De même, le géant de la chimie BASF devrait entamer un plan d’urgence à l’échelle de l’entreprise si les flux russes s’arrêtent. L’approvisionnement en gaz d’environ 50% de sa demande maximale permet de maintenir l’entreprise viable.
S’ajoutent les prévisions peu optimistes en cas d’arrêt complet de l’approvisionnement en gaz russe. D’après le groupe industriel bavarois vbw, les performances économiques sont susceptibles de chuter de 12,7% au second semestre 2022.
Par ailleurs, les alternatives au gaz sont faibles. D’autant plus que les prix de l’énergie augmentent fortement depuis l’année dernière, tout comme la demande après la pandémie.
Outre l’aspect économique, les risques sont également sociopolitiques. L’instabilité générée pourrait créer des conflits sociaux. De plus, cela renforcerait les partis populistes. Ce climat de tension pourrait porter préjudice aux réponses apportées à la crise.
La réponse allemande
À la demande du plus grand importateur de gaz d’Allemagne, Uniper, le gouvernement prévoit un plan de sauvetage. Selon une source politique, ce plan s’élève à 9 milliards d’euros. À noter, d’autres services publics risquent des problèmes similaires.
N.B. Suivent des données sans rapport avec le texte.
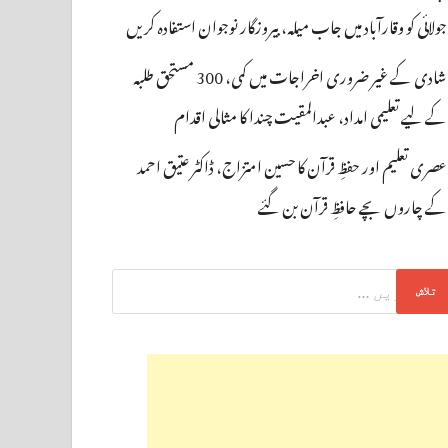
جولائی کو وقارآباد میں جاب میلہ، بیروزگار نوجوان استفادہ کریں
شادی کے غیر ضروری اخراجات میں کمی، 300 مستحق طلبہ
کے لیے تعلیمی امداد، عبدالمقیت چندا کا مثالی اقدام
عصری تعلیم اور حفظِ قرآن کا حسین امتزاج، ڈاکٹر عتیق احمد
کے چاروں بچے حافظِ قرآن بن گئے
Pour faire face à la flambée des prix de l’énergie, Berlin approuve plusieurs lois notamment une loi introduisant un mécanisme de partage. Ce mécanisme prévoit de partager les coûts du gaz entre les consommateurs. Cela éviterait de laisser les prix affecter les secteurs individuels et les parties de la chaîne de valeur.
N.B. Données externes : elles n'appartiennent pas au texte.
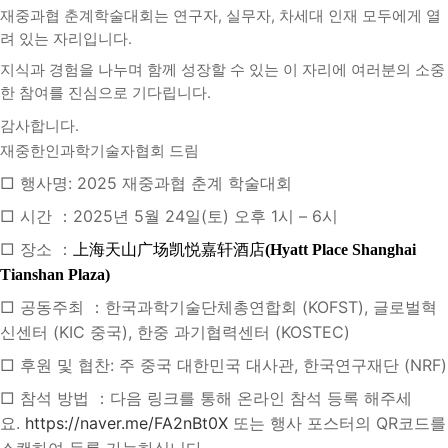
재중과협 춘계학술대회는 연구자, 실무자, 차세대 인재 모두에게 열
려 있는 자리입니다.
지식과 경험을 나누며 함께 성장할 수 있는 이 자리에 여러분의 소중
한 참여를 진심으로 기다립니다.
감사합니다.
재중한인과학기술자협회 드림
□ 행사명: 2025 재중과협 춘계 학술대회
□ 시간 ：2025년 5월 24일(토) 오후 1시 – 6시
□ 장소 ：
上海天山广
场凯悦
嘉
轩
酒店
(Hyatt Place Shanghai
Tianshan Plaza)
□ 공동주최 ：한국과학기술단체총연합회 (KOFST), 글로벌혁
신센터 (KIC 중국), 한중 과기협력센터 (KOSTEC)
□ 후원 및 협찬: 주 중국 대한민국 대사관, 한국연구재단 (NRF)
□ 참석 방법 ：다음 링크를 통해 온라인 참석 등록 해주세
요.
https://naver.me/FA2nBt0X
또는 행사 포스터의 QR코드를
En outre, les entreprises privées se mobilisent, notamment le principal sidérurgiste Thyssenkrupp. Ce dernier élabore des plans en cas de perturbations. Ces plans sont très importants puisque le gaz ne peut pas être remplacé par le pétrole ou le charbon.
Ainsi, l’Allemagne travaille sur tous les scénarios possibles. La maintenance de Nord Stream 1 incite davantage à trouver des solutions. Pour le moment, le futur énergétique du pays n’est pas assuré.